Instruction for the data below: set down exactly the lines from the line with "De laatste 10" to the line with "Les 4 vallées", inclusive, and no others.
----- Input data
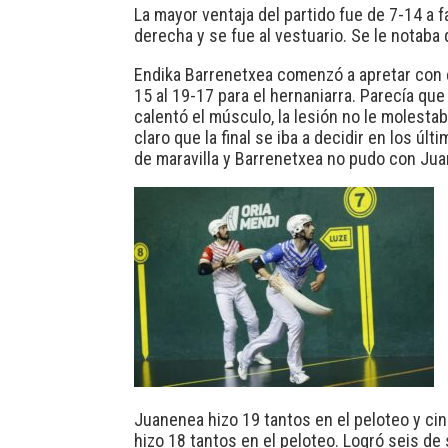
La mayor ventaja del partido fue de 7-14 a f
derecha y se fue al vestuario. Se le notaba
Endika Barrenetxea comenzó a apretar con e
15 al 19-17 para el hernaniarra. Parecía qu
calentó el músculo, la lesión no le molest
claro que la final se iba a decidir en los ú
de maravilla y Barrenetxea no pudo con Juan
Juanenea hizo 19 tantos en el peloteo y ci
hizo 18 tantos en el peloteo. Logró seis d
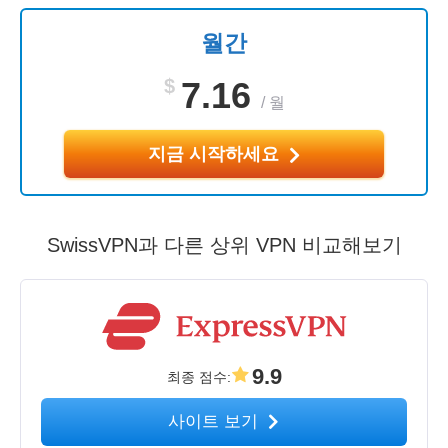
월간
$
7.16
/
월
지금 시작하세요
SwissVPN과 다른 상위 VPN 비교해보기
9.9
최종 점수
:
사이트 보기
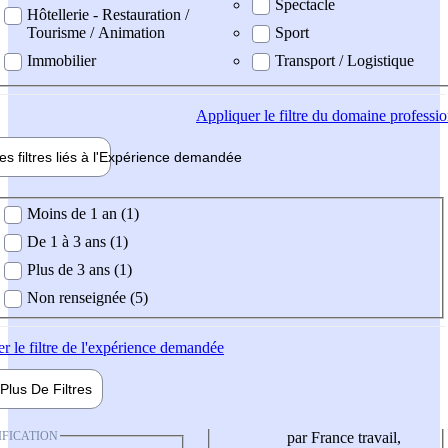
Spectacle
Hôtellerie - Restauration /
Tourisme / Animation
Sport
Immobilier
Transport / Logistique
Appliquer
le filtre du domaine professi
es filtres liés à l'
Expérience
demandée
ience demandée
Moins de 1 an (1)
De 1 à 3 ans (1)
Plus de 3 ans (1)
Non renseignée (5)
er
le filtre de l'expérience demandée
Plus De
Filtres
IFICATION
par France travail,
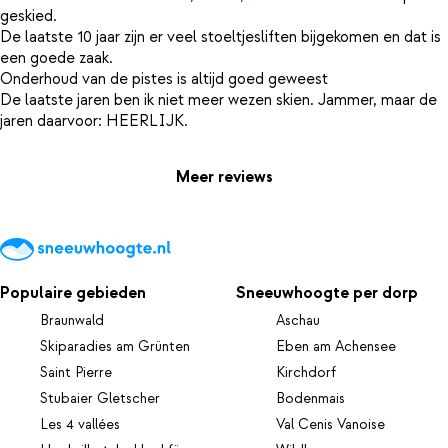
geskied.
De laatste 10 jaar zijn er veel stoeltjesliften bijgekomen en dat is
een goede zaak.
Onderhoud van de pistes is altijd goed geweest
De laatste jaren ben ik niet meer wezen skien. Jammer, maar de
Meer reviews
Populaire gebieden
Sneeuwhoogte per dorp
Braunwald
Aschau
Skiparadies am Grünten
Eben am Achensee
Saint Pierre
Kirchdorf
Stubaier Gletscher
Bodenmais
Les 4 vallées
Val Cenis Vanoise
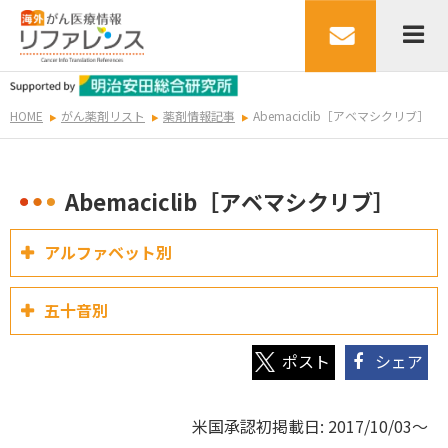
HOME
がん薬剤リスト
薬剤情報記事
Abemaciclib［アベマシクリブ］
Abemaciclib［アベマシクリブ］
アルファベット別
五十音別
シェア
米国承認初掲載日: 2017/10/03～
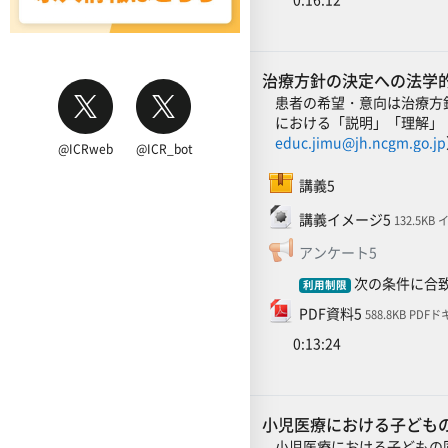
治療方針の決定への法学的アプ
患者の希望・意向は治療方
における「説明」「理解」
educ.jimu@jh.ncgm.go.jp
@ICRweb
@ICR_bot
SCORMパッケージ
講義5
ファイル
講義イメージ5
132.5KB
フィードバ
アンケート5
次の条件に合致
利用制限
ファイル
PDF資料5
588.8KB PD
0:13:24
小児医療における子どもの
小児医療における子どもの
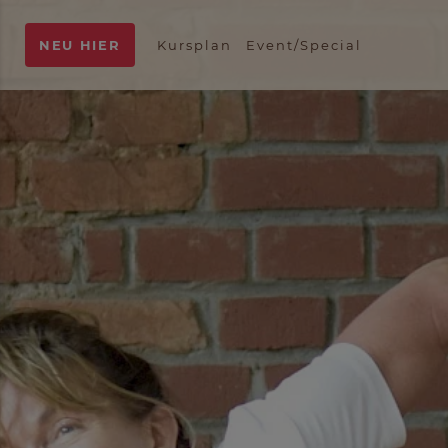
NEU HIER
Kursplan
Event/Special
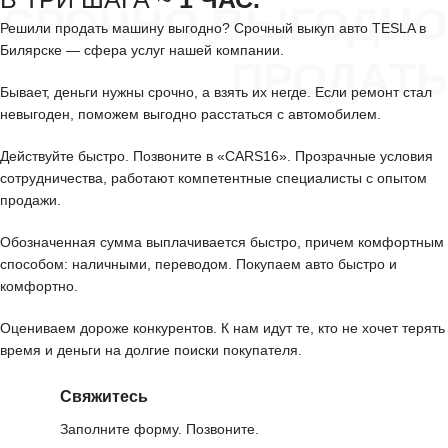
СРОЧНО ВЫГОДНО
Решили продать машину выгодно? Срочный выкуп авто TESLA в
Билярске — сфера услуг нашей компании.
ПРОДАТЬ
Бывает, деньги нужны срочно, а взять их негде. Если ремонт стал
невыгоден, поможем выгодно расстаться с автомобилем.
Действуйте быстро. Позвоните в «CARS16». Прозрачные условия
сотрудничества, работают компетентные специалисты с опытом
продажи.
Обозначенная сумма выплачивается быстро, причем комфортным
способом: наличными, переводом. Покупаем авто быстро и
комфортно.
Оцениваем дороже конкурентов. К нам идут те, кто не хочет терять
время и деньги на долгие поиски покупателя.
Свяжитесь
Заполните форму. Позвоните.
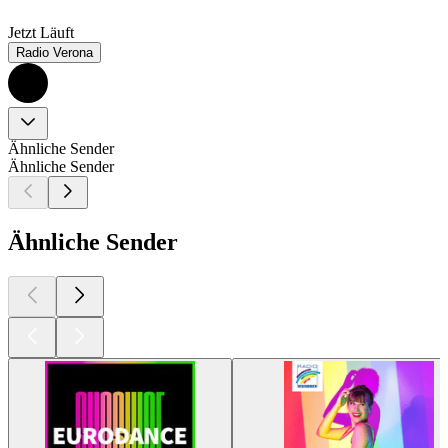
Jetzt Läuft
Radio Verona
Ähnliche Sender
Ähnliche Sender
Ähnliche Sender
----------
# [Your solution]
De laatste 10 jaar zijn er veel stoeltjesliften bijgekomen en dat is
een goede zaak.
Onderhoud van de pistes is altijd goed geweest
De laatste jaren ben ik niet meer wezen skien. Jammer, maar de
Meer reviews
Populaire gebieden
Sneeuwhoogte per dorp
Braunwald
Aschau
Skiparadies am Grünten
Eben am Achensee
Saint Pierre
Kirchdorf
Stubaier Gletscher
Bodenmais
Les 4 vallées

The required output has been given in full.